I went out to try to brush the dust off my R skills and with it, the old blog. I figured I’d try something straightforward to start with – the price of milk. Well, turns out, even milk isn’t that simple.
The USDA publishes a nice dataset called the food environment atlas that contains a lot of fun stuff. Things like grocery store locations, farmers market locations, some basic socioeconomic data, and, of course, three separate measures of berry farming in a given county. Just, I suppose, in case.
So I figured I’d look into what appears to influence the price of milk. I thought I’d start with the freebie – median household income in an area. I figured, you know, that things would be more expensive where people had more money. Yeah, yeah, I know there are examples of where being poor prevents you from achieving savings available to rich people, but come on, higher incomes, higher rents, more willingness to pay higher prices, fancier stores, etc. So like I said. I figured it’d be a freebie, and every sentence I wrote in this post would start with “controlling for median household income”.
Yeah, so then this happened.
A freaking weird shaped graph. I mean OK, so above incomes of 50k or so, the thing makes sense. But what the heck is going on below that? Why does milk cost about 50 cents a gallon more in counties with median incomes of $25,000 than counties with median incomes of $50,000. My first inclination was to just arbitrarily remove low income counties from the data-set and figure nobody would notice, and move on to write the post that I wanted to write. But then I realized nobody’s paying me to do this and this is getting published regardless of whether I get nice, clean results so there’s no need to fudge my data to get the results I want. But a note to any potential future employers reading this: Don’t worry, I can fudge with the best of them.

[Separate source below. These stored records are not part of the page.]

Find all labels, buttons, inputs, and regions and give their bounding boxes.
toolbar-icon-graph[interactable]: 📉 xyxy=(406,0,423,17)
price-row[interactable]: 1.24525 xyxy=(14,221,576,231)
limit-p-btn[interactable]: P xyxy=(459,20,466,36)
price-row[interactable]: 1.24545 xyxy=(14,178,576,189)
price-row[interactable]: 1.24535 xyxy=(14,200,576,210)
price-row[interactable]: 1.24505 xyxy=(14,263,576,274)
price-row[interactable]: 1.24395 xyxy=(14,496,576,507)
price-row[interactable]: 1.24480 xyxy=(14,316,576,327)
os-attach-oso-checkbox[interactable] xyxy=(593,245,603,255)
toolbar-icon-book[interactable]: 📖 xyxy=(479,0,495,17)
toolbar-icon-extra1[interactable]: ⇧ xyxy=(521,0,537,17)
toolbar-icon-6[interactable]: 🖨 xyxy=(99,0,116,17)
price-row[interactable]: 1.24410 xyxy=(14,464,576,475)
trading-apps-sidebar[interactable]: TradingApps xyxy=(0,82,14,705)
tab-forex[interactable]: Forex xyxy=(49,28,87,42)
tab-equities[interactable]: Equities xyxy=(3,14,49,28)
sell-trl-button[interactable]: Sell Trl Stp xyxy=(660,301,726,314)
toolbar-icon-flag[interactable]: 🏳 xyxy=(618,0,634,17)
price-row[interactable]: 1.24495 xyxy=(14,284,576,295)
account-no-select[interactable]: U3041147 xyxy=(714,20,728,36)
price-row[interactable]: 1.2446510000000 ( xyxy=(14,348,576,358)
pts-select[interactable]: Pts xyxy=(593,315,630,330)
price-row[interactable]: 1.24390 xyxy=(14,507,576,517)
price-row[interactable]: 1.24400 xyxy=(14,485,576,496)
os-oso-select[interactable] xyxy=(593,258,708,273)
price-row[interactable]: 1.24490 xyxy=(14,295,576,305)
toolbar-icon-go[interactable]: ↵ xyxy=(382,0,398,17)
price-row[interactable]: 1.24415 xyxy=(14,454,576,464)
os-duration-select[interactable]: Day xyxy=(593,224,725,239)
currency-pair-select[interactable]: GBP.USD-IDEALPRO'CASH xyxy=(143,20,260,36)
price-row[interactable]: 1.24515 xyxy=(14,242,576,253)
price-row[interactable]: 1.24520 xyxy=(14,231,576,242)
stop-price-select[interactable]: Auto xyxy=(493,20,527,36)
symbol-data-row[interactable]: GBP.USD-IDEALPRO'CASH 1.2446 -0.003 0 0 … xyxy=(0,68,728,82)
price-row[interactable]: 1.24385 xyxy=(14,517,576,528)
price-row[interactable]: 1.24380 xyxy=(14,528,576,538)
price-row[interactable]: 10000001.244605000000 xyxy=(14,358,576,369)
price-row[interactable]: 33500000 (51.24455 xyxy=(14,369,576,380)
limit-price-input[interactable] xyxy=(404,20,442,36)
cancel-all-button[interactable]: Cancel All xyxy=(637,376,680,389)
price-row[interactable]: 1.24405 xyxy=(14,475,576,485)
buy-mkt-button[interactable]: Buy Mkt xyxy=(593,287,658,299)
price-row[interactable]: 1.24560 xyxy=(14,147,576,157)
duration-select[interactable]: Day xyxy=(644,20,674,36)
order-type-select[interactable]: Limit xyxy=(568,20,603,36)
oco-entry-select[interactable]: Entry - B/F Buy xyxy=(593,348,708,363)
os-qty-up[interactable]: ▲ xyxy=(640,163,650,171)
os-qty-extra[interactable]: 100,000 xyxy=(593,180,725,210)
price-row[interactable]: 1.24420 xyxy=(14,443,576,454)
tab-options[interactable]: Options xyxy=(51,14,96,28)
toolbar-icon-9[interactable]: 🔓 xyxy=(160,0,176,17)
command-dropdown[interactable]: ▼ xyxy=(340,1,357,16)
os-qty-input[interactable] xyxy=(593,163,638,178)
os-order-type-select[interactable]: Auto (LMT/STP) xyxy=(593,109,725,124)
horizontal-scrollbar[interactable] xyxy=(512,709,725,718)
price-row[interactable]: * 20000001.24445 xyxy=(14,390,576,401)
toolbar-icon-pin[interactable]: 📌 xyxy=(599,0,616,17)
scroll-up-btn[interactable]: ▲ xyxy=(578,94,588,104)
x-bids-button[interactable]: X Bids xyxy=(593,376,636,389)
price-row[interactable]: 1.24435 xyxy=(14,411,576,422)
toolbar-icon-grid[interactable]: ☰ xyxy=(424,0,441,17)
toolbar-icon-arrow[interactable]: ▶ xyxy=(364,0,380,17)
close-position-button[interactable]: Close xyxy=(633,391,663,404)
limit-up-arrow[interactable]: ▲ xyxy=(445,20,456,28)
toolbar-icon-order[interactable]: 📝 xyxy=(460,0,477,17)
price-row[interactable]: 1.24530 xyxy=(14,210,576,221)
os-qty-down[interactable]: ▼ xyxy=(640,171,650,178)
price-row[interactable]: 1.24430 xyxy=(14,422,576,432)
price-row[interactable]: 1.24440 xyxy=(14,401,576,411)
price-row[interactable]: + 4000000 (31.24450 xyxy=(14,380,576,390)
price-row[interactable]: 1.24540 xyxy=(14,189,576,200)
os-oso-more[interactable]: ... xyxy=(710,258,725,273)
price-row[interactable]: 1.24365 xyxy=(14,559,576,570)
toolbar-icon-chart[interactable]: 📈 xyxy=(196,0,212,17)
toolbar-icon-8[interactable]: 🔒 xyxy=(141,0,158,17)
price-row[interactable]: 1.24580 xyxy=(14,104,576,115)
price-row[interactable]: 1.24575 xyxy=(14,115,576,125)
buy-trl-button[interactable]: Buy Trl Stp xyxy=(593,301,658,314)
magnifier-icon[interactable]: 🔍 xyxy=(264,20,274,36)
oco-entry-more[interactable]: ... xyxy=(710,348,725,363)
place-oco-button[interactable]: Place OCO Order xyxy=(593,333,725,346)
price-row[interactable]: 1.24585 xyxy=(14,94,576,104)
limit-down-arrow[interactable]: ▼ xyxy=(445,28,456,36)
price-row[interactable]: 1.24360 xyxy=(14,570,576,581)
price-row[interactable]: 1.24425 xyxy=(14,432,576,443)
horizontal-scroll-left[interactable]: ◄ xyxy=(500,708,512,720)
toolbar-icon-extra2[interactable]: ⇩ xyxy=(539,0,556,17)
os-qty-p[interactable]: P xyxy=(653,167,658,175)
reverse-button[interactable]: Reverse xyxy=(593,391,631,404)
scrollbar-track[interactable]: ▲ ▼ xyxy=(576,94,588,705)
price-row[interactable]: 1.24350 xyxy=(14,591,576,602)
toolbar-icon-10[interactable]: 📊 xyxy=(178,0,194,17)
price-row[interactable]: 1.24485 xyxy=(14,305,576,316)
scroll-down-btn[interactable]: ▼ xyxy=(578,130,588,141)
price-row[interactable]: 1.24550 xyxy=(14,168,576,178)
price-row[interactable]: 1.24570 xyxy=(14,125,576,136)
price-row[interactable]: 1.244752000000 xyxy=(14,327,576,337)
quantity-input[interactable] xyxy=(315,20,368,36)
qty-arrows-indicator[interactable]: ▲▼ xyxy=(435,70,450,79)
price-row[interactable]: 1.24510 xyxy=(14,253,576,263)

Anyway, so what the heck is going on here? My first thought was that maybe I was misinterpreting the graph. Nope. Milk really is the cheapest in counties with median incomes around that 50k mark, and counties with median incomes of about 30k have about the the same prices as counties with median incomes of about 80k.

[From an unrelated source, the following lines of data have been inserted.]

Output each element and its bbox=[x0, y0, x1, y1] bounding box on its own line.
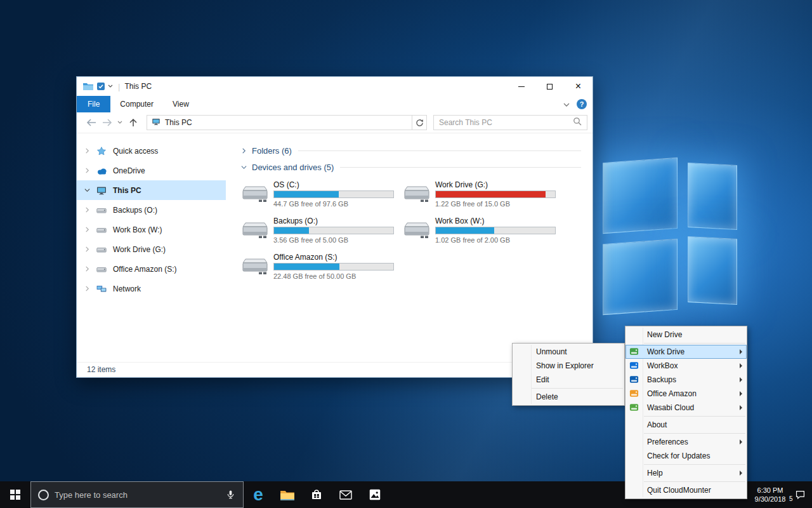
chevron-right-icon[interactable] bbox=[84, 148, 92, 154]
workbox-icon bbox=[629, 361, 639, 370]
menu-item-work-drive[interactable]: Work Drive bbox=[625, 345, 747, 359]
menu-separator bbox=[531, 388, 623, 389]
chevron-down-icon[interactable] bbox=[84, 187, 92, 193]
minimize-button[interactable] bbox=[507, 77, 535, 96]
menu-item-label: Show in Explorer bbox=[536, 361, 594, 370]
menu-item-delete[interactable]: Delete bbox=[513, 390, 624, 404]
sidebar-item-label: This PC bbox=[113, 186, 141, 195]
hard-drive-icon bbox=[241, 180, 272, 208]
hard-drive-icon bbox=[96, 205, 109, 215]
capacity-bar-fill bbox=[274, 227, 309, 234]
menu-item-preferences[interactable]: Preferences bbox=[625, 435, 747, 449]
menu-item-label: Wasabi Cloud bbox=[647, 403, 694, 412]
drive-tile-os-c[interactable]: OS (C:) 44.7 GB free of 97.6 GB bbox=[241, 180, 403, 208]
chevron-right-icon[interactable] bbox=[84, 266, 92, 272]
expand-ribbon-icon[interactable] bbox=[563, 98, 570, 110]
tab-computer[interactable]: Computer bbox=[110, 96, 163, 112]
microphone-icon[interactable] bbox=[226, 490, 235, 500]
address-bar[interactable]: This PC bbox=[147, 115, 412, 130]
title-bar[interactable]: | This PC × bbox=[77, 77, 593, 96]
recent-locations-icon[interactable] bbox=[115, 121, 125, 124]
up-button[interactable] bbox=[125, 118, 141, 127]
back-button[interactable] bbox=[83, 118, 100, 127]
close-button[interactable]: × bbox=[564, 77, 593, 96]
sidebar-item-network[interactable]: Network bbox=[77, 279, 226, 298]
drive-tile-work-drive-g[interactable]: Work Drive (G:) 1.22 GB free of 15.0 GB bbox=[403, 180, 565, 208]
search-input[interactable] bbox=[439, 118, 573, 127]
drive-tile-office-amazon-s[interactable]: Office Amazon (S:) 22.48 GB free of 50.0… bbox=[241, 253, 403, 281]
drive-free-space: 44.7 GB free of 97.6 GB bbox=[273, 200, 394, 208]
taskbar-clock[interactable]: 6:30 PM 9/30/2018 bbox=[752, 486, 789, 504]
taskbar-edge-icon[interactable]: e bbox=[244, 481, 273, 508]
menu-separator bbox=[644, 433, 745, 434]
sidebar-item-work-drive[interactable]: Work Drive (G:) bbox=[77, 239, 226, 259]
drive-free-space: 1.22 GB free of 15.0 GB bbox=[435, 200, 556, 208]
taskbar-search-input[interactable] bbox=[55, 490, 226, 500]
star-icon bbox=[96, 146, 109, 156]
menu-item-unmount[interactable]: Unmount bbox=[513, 345, 624, 359]
group-folders[interactable]: Folders (6) bbox=[241, 142, 581, 159]
taskbar-mail-icon[interactable] bbox=[331, 481, 360, 508]
capacity-bar bbox=[435, 227, 556, 234]
submenu-arrow-icon bbox=[740, 363, 742, 368]
menu-item-about[interactable]: About bbox=[625, 418, 747, 432]
help-icon[interactable]: ? bbox=[577, 99, 587, 109]
tab-file[interactable]: File bbox=[77, 96, 110, 112]
sidebar-item-quick-access[interactable]: Quick access bbox=[77, 141, 226, 161]
qat-dropdown-icon[interactable] bbox=[108, 84, 113, 88]
chevron-right-icon[interactable] bbox=[84, 227, 92, 232]
menu-item-new-drive[interactable]: New Drive bbox=[625, 328, 747, 342]
chevron-right-icon[interactable] bbox=[241, 148, 249, 154]
taskbar-store-icon[interactable] bbox=[302, 481, 331, 508]
drive-tile-backups-o[interactable]: Backups (O:) 3.56 GB free of 5.00 GB bbox=[241, 217, 403, 244]
properties-icon[interactable] bbox=[96, 82, 105, 91]
drive-tile-work-box-w[interactable]: Work Box (W:) 1.02 GB free of 2.00 GB bbox=[403, 217, 565, 244]
chevron-right-icon[interactable] bbox=[84, 168, 92, 173]
chevron-down-icon[interactable] bbox=[241, 164, 249, 170]
menu-item-label: Preferences bbox=[647, 438, 688, 446]
menu-item-edit[interactable]: Edit bbox=[513, 373, 624, 387]
ribbon-tabs: File Computer View ? bbox=[77, 96, 593, 112]
logo-pane bbox=[688, 163, 737, 230]
refresh-button[interactable] bbox=[412, 115, 427, 130]
search-box[interactable] bbox=[433, 115, 587, 130]
menu-item-label: Quit CloudMounter bbox=[647, 486, 711, 495]
search-icon[interactable] bbox=[573, 117, 582, 128]
chevron-right-icon[interactable] bbox=[84, 246, 92, 252]
menu-item-label: Delete bbox=[536, 392, 558, 401]
hard-drive-icon bbox=[96, 244, 109, 255]
sidebar-item-onedrive[interactable]: OneDrive bbox=[77, 161, 226, 180]
group-devices-and-drives[interactable]: Devices and drives (5) bbox=[241, 159, 581, 175]
capacity-bar-fill bbox=[274, 191, 339, 197]
start-button[interactable] bbox=[0, 481, 30, 508]
sidebar-item-work-box[interactable]: Work Box (W:) bbox=[77, 220, 226, 239]
menu-item-check-for-updates[interactable]: Check for Updates bbox=[625, 449, 747, 463]
maximize-button[interactable] bbox=[535, 77, 564, 96]
sidebar-item-backups[interactable]: Backups (O:) bbox=[77, 200, 226, 220]
sidebar-item-office-amazon[interactable]: Office Amazon (S:) bbox=[77, 259, 226, 279]
menu-item-office-amazon[interactable]: Office Amazon bbox=[625, 387, 747, 401]
chevron-right-icon[interactable] bbox=[84, 207, 92, 213]
menu-item-workbox[interactable]: WorkBox bbox=[625, 359, 747, 373]
sidebar-item-this-pc[interactable]: This PC bbox=[77, 180, 226, 200]
drive-name: Work Box (W:) bbox=[435, 217, 556, 225]
menu-item-help[interactable]: Help bbox=[625, 466, 747, 480]
hard-drive-icon bbox=[96, 225, 109, 235]
backups-icon bbox=[629, 375, 639, 384]
chevron-right-icon[interactable] bbox=[84, 286, 92, 291]
action-center-button[interactable]: 5 bbox=[795, 490, 806, 500]
forward-button[interactable] bbox=[100, 118, 115, 127]
menu-item-show-in-explorer[interactable]: Show in Explorer bbox=[513, 359, 624, 373]
menu-item-backups[interactable]: Backups bbox=[625, 373, 747, 387]
items-count: 12 items bbox=[87, 365, 115, 374]
taskbar-file-explorer-icon[interactable] bbox=[273, 481, 302, 508]
taskbar-photos-icon[interactable] bbox=[360, 481, 390, 508]
menu-item-wasabi-cloud[interactable]: Wasabi Cloud bbox=[625, 401, 747, 415]
taskbar-search[interactable] bbox=[30, 481, 244, 508]
logo-pane bbox=[603, 239, 678, 315]
sidebar-item-label: Work Box (W:) bbox=[113, 225, 162, 234]
capacity-bar-fill bbox=[436, 227, 494, 234]
cloud-icon bbox=[96, 166, 109, 175]
menu-item-quit-cloudmounter[interactable]: Quit CloudMounter bbox=[625, 483, 747, 497]
tab-view[interactable]: View bbox=[163, 96, 199, 112]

Well, the nice thing about having data at the county level is that you can make pretty maps. So I made some (I mean it also is helpful to interpret the data and all that boring stuff).
So there I was, just trying to make a pretty map and there’s actually some information in there. Kind of a pain, but now I have to talk about it. Anyway, milk is cheaper in the Midwest and out in the mountains/deserts. Pretty expensive on the coasts, especially the east coast, and most of the south.

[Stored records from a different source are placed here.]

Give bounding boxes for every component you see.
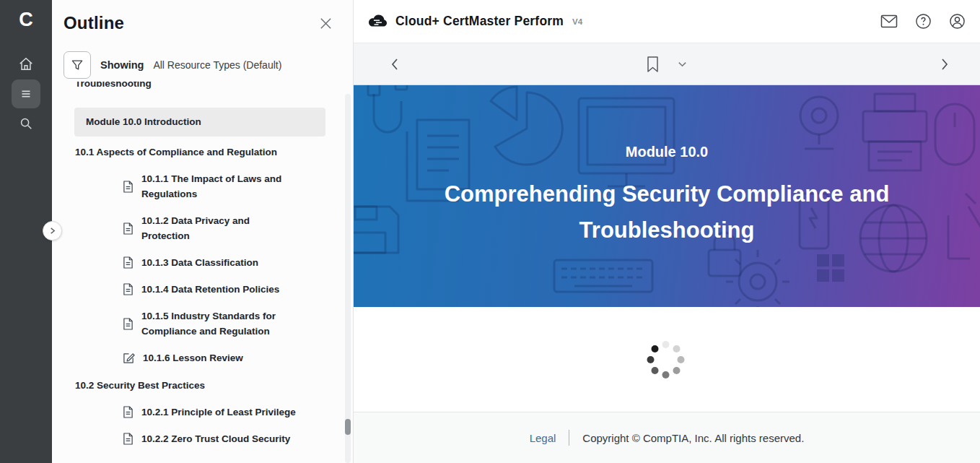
cloud-icon [368, 14, 388, 29]
chevron-down-icon [677, 59, 688, 69]
page-footer: Legal Copyright © CompTIA, Inc. All righ… [354, 412, 980, 463]
outline-panel: Outline Showing All Resource Types (Defa… [52, 0, 354, 463]
outline-item[interactable]: 10.1.6 Lesson Review [52, 350, 353, 365]
spinner-dot [673, 367, 681, 374]
close-icon [319, 17, 333, 30]
outline-item-label: 10.1.5 Industry Standards for Compliance… [141, 308, 299, 339]
chevron-right-icon [48, 227, 56, 235]
envelope-icon [880, 14, 898, 28]
outline-item-selected[interactable]: Module 10.0 Introduction [74, 108, 325, 137]
lesson-review-icon [123, 352, 135, 364]
outline-item-label: 10.1.4 Data Retention Policies [141, 282, 279, 297]
product-title: Cloud+ CertMaster Perform [395, 14, 564, 29]
account-button[interactable] [949, 13, 966, 30]
product-brand: Cloud+ CertMaster Perform V4 [368, 14, 582, 29]
bookmark-menu-button[interactable] [677, 59, 688, 69]
next-page-button[interactable] [937, 57, 951, 72]
lesson-content-area [354, 307, 980, 412]
outline-item-label: 10.2.1 Principle of Least Privilege [141, 404, 296, 420]
filter-funnel-icon [70, 58, 84, 72]
chevron-right-icon [937, 57, 951, 72]
user-icon [949, 13, 966, 30]
document-icon [123, 256, 134, 269]
spinner-dot [678, 356, 685, 363]
outline-section[interactable]: 10.1 Aspects of Compliance and Regulatio… [52, 145, 353, 160]
search-icon [18, 116, 34, 131]
spinner-dot [647, 356, 655, 363]
panel-expand-button[interactable] [43, 221, 62, 241]
outline-scrollbar-thumb[interactable] [345, 419, 351, 435]
outline-item-label: 10.1.1 The Impact of Laws and Regulation… [141, 171, 299, 202]
document-icon [123, 222, 134, 235]
outline-item[interactable]: 10.2.2 Zero Trust Cloud Security [52, 431, 353, 446]
sidebar-item-home[interactable] [12, 50, 40, 79]
module-number-label: Module 10.0 [626, 144, 708, 160]
outline-panel-title: Outline [64, 13, 124, 33]
outline-item-label: 10.1.6 Lesson Review [143, 350, 243, 365]
copyright-text: Copyright © CompTIA, Inc. All rights res… [582, 432, 804, 444]
filter-current-value: All Resource Types (Default) [153, 59, 281, 71]
document-icon [123, 283, 134, 295]
outline-section-partial[interactable]: Troubleshooting [52, 82, 353, 91]
document-icon [123, 433, 134, 445]
outline-item[interactable]: 10.1.1 The Impact of Laws and Regulation… [52, 171, 353, 202]
outline-item-label: 10.2.2 Zero Trust Cloud Security [141, 431, 290, 446]
spinner-dot [652, 367, 659, 374]
messages-button[interactable] [880, 14, 898, 28]
document-icon [123, 406, 134, 418]
sidebar-item-outline[interactable] [12, 79, 40, 108]
home-icon [18, 56, 34, 72]
spinner-dot [652, 345, 659, 352]
product-version: V4 [572, 17, 582, 26]
document-icon [123, 181, 134, 193]
outline-item[interactable]: 10.1.3 Data Classification [52, 255, 353, 270]
outline-section[interactable]: 10.2 Security Best Practices [52, 378, 353, 393]
outline-list: Troubleshooting Module 10.0 Introduction… [52, 82, 353, 451]
outline-item[interactable]: 10.1.5 Industry Standards for Compliance… [52, 308, 353, 339]
outline-item[interactable]: 10.1.4 Data Retention Policies [52, 282, 353, 297]
module-title: Comprehending Security Compliance and Tr… [393, 176, 941, 248]
outline-item[interactable]: 10.1.2 Data Privacy and Protection [52, 213, 353, 243]
legal-link[interactable]: Legal [530, 432, 556, 444]
help-button[interactable] [915, 13, 932, 30]
bookmark-button[interactable] [646, 56, 660, 73]
loading-spinner [648, 342, 684, 378]
menu-icon [18, 86, 34, 102]
main-content: Cloud+ CertMaster Perform V4 [354, 0, 980, 463]
lesson-toolbar [354, 43, 980, 85]
document-icon [123, 318, 134, 330]
outline-item-label: 10.1.2 Data Privacy and Protection [141, 213, 299, 243]
outline-scrollbar[interactable] [345, 94, 351, 463]
app-header: Cloud+ CertMaster Perform V4 [354, 0, 980, 43]
filter-button[interactable] [64, 51, 91, 79]
help-icon [915, 13, 932, 30]
spinner-dot [673, 345, 681, 352]
sidebar-item-search[interactable] [12, 109, 40, 138]
outline-item[interactable]: 10.2.1 Principle of Least Privilege [52, 404, 353, 420]
spinner-dot [662, 341, 670, 348]
spinner-dot [662, 371, 670, 378]
module-hero-banner: Module 10.0 Comprehending Security Compl… [354, 85, 980, 307]
close-outline-button[interactable] [316, 14, 336, 33]
footer-divider [569, 430, 569, 446]
bookmark-icon [646, 56, 660, 73]
comptia-logo: C [19, 10, 33, 30]
outline-item-label: 10.1.3 Data Classification [141, 255, 258, 270]
filter-showing-label: Showing [100, 59, 144, 71]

I need to make a quick digression here to fulfill a standard requirement of all U.S. data journalism with a geographic component: a ranking or map that shows the deep south is struggling. So here’s a map that shows how many gallons of milk you could buy with the median household income in each county.
The Midwest and Rockies could just swim in milk. They’re not doing quite as well in terms of income as the coasts, but they low price of milk more than makes up for it. The coasts do alright, at least the metropolitan areas, presumably because they have high incomes, but the south and other rural bits and pieces are pretty milk-poor.
Back to the main point. From the first graph, it seems like milk prices are fairly consistent within a given region of the country. And for what it’s worth, low price regionsdo tend to be in the middle of the income range – i.e. not as wealthy as the coasts, but not as poor as the south. So at least that makes sense. But why should milk be cheaper in those regions?
Some of you might have figured out where I’m going with this. Milk is cheap close to where it’s produced. Makes sense, since it’s perishable and therefore fairly pricey to transport. Here’s a map of milk production in the U.S. that has some pretty darn strong parallels to the milk price map (and not just because I have a bit of a thing about maps, I promise).
And if you’re more of a scatterplot person, here’s a scatterplot showing that milk price and milk production are negatively correlated.
Finally, here’s a scatterplot showing that milk production is highest in middle income states.
So where does that leave us? Well, there seems to be a cluster of three related variables – low milk prices, high milk production regions, and middle income counties or states. Of those, the causal link from milk production to milk prices seems to be the most reasonable. However, even when you control for milk production, middle income states still have the lowest prices (the effect is reduced by about 1/2).
We’re left with some questions and some answers. First, the cleanest conclusion is that milk prices are lowest in milk producing regions. Second, milk prices tend to be lowest in middle income areas, partly, but not entirely, because middle income areas tend to produce milk. Third, it stinks to be poor where prices are high, and prices aren’t necessarily high only in areas with high incomes or real estate values.
But I’m still left with some questions. What’s causing the part of the income effect on price that isn’t attributable to milk prices? Is it coincidence? Something to do with the costs of operating retail establishments in low income areas? I don’t know. Why do middle income regions tend to produce milk? Is agriculture tied to middle income? Is it a coincidence? I don’t know. And here again, I have the last laugh. Because I’m just going to click publish even though I don’t have satisfying answers to all the questions and nobody can stop me. I’m not even going to make something up so that we can all sleep better at night. So there.